Cher Dieu,
Je m’appelle Oscar, j’ai dix ans, j’ai foutu le feu au chat, au chien, à la maison (je crois même que j’ai grillé les poissons rouges) et c’est la première lettre que je t’envoie parce que jusqu’ici, à cause de mes études, j’avais pas le temps.
Je te préviens tout de suite : j’ai horreur d’écrire. Faut vraiment que je sois obligé. Parce qu’écrire c’est guirlande, pompon, risette, ruban, et cetera. Écrire, c’est rien qu’un mensonge qui enjolive. Un truc d’adulte.
...
Il s’agit du début de la première lettre qu’Oscar adresse à Dieu.
Le jeune Oscar est malade et vit désormais à l'hôpital. Du haut de ses dix ans, et en interceptant les conversations des adultes, il a bien compris qu’il va mourir sans tarder.
La dame rose, qui va rapidement devenir Mamie-Rose, est une personne d’un certain âge qui l’accompagnera jusqu’à la fin. C’est d’ailleurs elle qui l’incite à écrire une lettre à Dieu tous les jours, c’est aussi elle qui lui suggère que puisqu’ils sont comptés, chacun d’entre-eux vaudra dix ans.
Et de fait, en douze jours et treize lettres à Dieu, Oscar va vivre sa vie… toute.
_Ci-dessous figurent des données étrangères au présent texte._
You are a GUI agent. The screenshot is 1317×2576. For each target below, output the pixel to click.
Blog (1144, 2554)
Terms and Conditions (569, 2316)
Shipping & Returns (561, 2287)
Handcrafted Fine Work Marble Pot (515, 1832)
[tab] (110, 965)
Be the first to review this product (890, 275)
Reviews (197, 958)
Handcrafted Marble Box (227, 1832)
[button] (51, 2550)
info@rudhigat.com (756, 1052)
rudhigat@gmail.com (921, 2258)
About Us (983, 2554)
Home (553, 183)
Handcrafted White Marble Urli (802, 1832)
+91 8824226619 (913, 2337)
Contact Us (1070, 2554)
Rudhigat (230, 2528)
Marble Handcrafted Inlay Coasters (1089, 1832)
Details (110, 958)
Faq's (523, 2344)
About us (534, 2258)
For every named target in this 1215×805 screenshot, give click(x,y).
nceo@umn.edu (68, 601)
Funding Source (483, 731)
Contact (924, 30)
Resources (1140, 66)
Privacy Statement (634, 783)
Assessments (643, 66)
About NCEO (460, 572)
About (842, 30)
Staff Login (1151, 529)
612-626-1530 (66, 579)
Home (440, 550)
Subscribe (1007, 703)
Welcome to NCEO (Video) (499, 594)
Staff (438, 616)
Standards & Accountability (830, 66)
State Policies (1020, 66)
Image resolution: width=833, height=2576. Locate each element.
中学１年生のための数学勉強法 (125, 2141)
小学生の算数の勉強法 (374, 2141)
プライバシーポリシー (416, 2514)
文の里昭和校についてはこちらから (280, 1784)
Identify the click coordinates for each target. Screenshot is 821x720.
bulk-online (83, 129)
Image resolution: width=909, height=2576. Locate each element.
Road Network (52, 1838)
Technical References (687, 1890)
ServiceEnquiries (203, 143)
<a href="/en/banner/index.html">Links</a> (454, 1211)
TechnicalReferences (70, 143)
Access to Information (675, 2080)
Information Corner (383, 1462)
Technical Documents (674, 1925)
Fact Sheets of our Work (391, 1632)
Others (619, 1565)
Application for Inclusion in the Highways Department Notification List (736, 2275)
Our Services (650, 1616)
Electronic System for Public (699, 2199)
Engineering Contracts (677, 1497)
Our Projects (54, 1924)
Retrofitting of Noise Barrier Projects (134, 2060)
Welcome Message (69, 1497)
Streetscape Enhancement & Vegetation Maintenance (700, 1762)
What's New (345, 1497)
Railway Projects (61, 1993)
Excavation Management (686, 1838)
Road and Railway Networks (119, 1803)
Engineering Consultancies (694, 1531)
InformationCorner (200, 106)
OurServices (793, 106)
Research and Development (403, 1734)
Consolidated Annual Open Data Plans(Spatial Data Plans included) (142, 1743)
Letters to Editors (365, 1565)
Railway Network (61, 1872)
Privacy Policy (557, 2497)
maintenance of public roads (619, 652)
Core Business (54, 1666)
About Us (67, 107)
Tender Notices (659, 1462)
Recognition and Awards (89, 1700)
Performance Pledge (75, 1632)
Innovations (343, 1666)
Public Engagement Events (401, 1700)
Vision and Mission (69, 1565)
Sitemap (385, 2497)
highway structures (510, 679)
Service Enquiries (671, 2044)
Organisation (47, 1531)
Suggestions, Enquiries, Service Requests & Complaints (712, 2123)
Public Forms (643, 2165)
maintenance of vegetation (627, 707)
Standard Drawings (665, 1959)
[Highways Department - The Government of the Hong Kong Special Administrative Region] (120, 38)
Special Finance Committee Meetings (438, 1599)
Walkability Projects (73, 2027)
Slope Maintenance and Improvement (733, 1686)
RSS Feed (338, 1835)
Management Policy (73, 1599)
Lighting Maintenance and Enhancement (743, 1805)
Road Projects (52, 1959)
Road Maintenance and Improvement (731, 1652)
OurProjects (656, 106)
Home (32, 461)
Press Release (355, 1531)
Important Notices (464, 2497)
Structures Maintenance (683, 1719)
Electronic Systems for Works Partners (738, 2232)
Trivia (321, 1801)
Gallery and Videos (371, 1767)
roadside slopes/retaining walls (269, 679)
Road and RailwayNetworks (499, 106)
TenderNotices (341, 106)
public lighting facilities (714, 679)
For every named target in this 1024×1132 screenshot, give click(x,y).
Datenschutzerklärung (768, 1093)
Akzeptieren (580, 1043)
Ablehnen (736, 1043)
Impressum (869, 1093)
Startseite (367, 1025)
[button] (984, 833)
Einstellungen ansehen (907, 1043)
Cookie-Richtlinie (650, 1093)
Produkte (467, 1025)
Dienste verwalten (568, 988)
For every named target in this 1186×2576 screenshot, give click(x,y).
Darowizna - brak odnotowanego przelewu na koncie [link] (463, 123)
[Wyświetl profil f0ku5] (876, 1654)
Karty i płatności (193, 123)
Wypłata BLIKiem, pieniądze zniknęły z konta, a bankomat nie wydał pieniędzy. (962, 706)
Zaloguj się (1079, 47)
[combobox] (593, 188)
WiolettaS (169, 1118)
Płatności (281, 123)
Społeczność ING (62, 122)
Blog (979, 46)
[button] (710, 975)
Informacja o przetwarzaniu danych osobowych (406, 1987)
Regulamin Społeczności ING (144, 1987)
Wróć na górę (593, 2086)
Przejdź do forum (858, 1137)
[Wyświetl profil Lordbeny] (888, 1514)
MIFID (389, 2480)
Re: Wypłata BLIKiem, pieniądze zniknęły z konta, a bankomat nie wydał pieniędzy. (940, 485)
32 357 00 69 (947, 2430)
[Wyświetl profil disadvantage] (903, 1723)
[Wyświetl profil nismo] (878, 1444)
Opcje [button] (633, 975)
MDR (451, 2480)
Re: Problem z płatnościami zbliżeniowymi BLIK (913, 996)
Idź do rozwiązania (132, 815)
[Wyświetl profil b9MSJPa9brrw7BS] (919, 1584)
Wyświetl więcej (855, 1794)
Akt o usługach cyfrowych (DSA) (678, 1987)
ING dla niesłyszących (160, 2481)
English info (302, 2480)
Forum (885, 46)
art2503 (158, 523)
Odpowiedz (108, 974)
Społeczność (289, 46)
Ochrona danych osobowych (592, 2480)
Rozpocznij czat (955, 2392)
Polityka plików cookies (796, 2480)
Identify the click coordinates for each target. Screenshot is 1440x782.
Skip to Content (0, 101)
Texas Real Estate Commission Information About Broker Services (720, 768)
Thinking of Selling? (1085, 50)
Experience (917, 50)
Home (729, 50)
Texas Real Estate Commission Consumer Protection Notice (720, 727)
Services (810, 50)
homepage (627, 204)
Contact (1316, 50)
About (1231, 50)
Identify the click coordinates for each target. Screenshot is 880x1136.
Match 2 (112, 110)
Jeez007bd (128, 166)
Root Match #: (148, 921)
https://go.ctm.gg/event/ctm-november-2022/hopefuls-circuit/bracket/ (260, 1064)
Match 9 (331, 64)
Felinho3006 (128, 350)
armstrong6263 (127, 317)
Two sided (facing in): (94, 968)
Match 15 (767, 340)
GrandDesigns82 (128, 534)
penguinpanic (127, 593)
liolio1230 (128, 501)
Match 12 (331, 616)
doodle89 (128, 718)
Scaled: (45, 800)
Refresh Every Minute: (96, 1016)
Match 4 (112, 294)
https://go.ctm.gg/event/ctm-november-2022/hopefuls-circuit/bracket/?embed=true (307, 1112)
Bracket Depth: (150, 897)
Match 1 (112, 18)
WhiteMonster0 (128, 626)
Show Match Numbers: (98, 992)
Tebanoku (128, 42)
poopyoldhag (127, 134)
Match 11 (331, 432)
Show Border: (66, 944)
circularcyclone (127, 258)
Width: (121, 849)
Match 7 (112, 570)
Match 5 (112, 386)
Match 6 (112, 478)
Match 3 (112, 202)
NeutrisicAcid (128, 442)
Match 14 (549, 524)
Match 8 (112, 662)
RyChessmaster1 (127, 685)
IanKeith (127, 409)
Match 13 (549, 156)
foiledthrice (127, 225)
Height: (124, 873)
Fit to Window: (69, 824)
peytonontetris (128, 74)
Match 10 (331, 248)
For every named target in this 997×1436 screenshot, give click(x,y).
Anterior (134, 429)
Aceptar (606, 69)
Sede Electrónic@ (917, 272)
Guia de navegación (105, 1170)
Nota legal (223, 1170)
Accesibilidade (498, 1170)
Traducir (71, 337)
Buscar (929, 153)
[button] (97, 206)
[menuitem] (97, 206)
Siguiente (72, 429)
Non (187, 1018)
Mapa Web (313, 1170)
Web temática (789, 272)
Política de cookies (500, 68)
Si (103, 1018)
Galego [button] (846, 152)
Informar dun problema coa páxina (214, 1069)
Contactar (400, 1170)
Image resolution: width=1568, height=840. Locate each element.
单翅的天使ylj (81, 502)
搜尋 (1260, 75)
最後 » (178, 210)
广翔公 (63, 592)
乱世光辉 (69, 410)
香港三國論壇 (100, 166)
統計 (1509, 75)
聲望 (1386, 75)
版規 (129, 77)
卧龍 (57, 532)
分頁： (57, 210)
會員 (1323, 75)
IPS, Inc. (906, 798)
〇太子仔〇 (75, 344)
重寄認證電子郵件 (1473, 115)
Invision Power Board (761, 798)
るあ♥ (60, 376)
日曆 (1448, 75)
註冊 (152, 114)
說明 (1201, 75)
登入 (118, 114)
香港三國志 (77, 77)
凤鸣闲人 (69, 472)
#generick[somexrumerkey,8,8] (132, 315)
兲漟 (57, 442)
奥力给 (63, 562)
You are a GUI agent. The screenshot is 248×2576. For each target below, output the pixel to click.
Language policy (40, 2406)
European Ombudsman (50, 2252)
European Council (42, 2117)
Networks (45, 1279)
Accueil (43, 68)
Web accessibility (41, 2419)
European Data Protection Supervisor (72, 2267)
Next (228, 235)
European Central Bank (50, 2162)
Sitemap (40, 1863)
Oui, elle est là, toute la vie d’un homme, dans ces douze derniers jours d’un petit garçon, dans ces treize épitres qu’il adresse à Dieu. Et bien que personne ne soit dupe, ces lettres sont d’une justesse sidérante, sans aucun pathos ni compromissions. Quand ils jouent aux «grandes personnes», les mômes sont d’un sérieux absolu.
Il y a juste la sagesse d’un petit garçon qui s’étiole inexorablement et l’amour de cette Mamie universelle qui le portera jusqu’au bout.
C’est la deuxième fois en dix ans que ce petit livre croise ma route et j’ai pris une claque et une leçon à chaque fois.
Ce bouquin est une pépite rare, un trésor précieux, un talisman garant de notre humanité, et si finalement Levinas voit Dieu dans le visage de l’autre, moi j’y vois Oscar, et il est fort probable que nous regardions tous les deux la même chose...
Hélas pour ma sensiblerie pathologique, il existe une quatorzième lettre, la voici :
Cher Dieu
Le petit garçon est mort
Je serai toujours dame rose mais je ne serai plus Mamie-Rose. Je ne l’étais que pour Oscar.
Il s’est éteint ce matin, pendant la demi-heure où ses parents et moi nous sommes allés prendre un café. Il a fait ça sans nous. Je pense qu’il a attendu ce moment-là pour nous épargner. Comme s’il voulait nous éviter la violence de le voir disparaître. C’était lui, en fait, qui veillait sur nous.
J'ai le cœur gros, j'ai le cœur lourd, Oscar y habite et je ne peux pas le chasser. Il faut que je garde encore mes larmes pour moi, jusqu'à ce soir, parce que je ne veux pas comparer ma peine à celle, insurmontable, de ses parents.
Merci de m'avoir fait connaître Oscar. Grâce à lui, j'étais drôle, j'inventais des légendes, je m'y connais même en catch. Grâce à lui, j'ai ri et j'ai connu la joie. Il m'a aidé croire en toi. Je suis pleine d'amour, ça me brûle, il m'en a tant donné que j'en ai pour toutes les années à venir.
A bientôt
Mamie-Rose
P.-S. Les trois derniers jours, Oscar avait posé une pancarte sur sa table de chevet. Je crois que cela te concerne. Il y avait écrit : « Seul Dieu a le droit de me réveiller.».
...
Bon, j'arrête là, j'ai plus de kleenex.
Merci ami Eric-Emmanuel... et merci à Bacon, Einstein, Popcorn, la Chinoise et Peggy Blue d’avoir été les amis de Crâne d’Oeuf (Oscar), et, bien sûr, merci à Mamie-Rose pour toute cette humanité.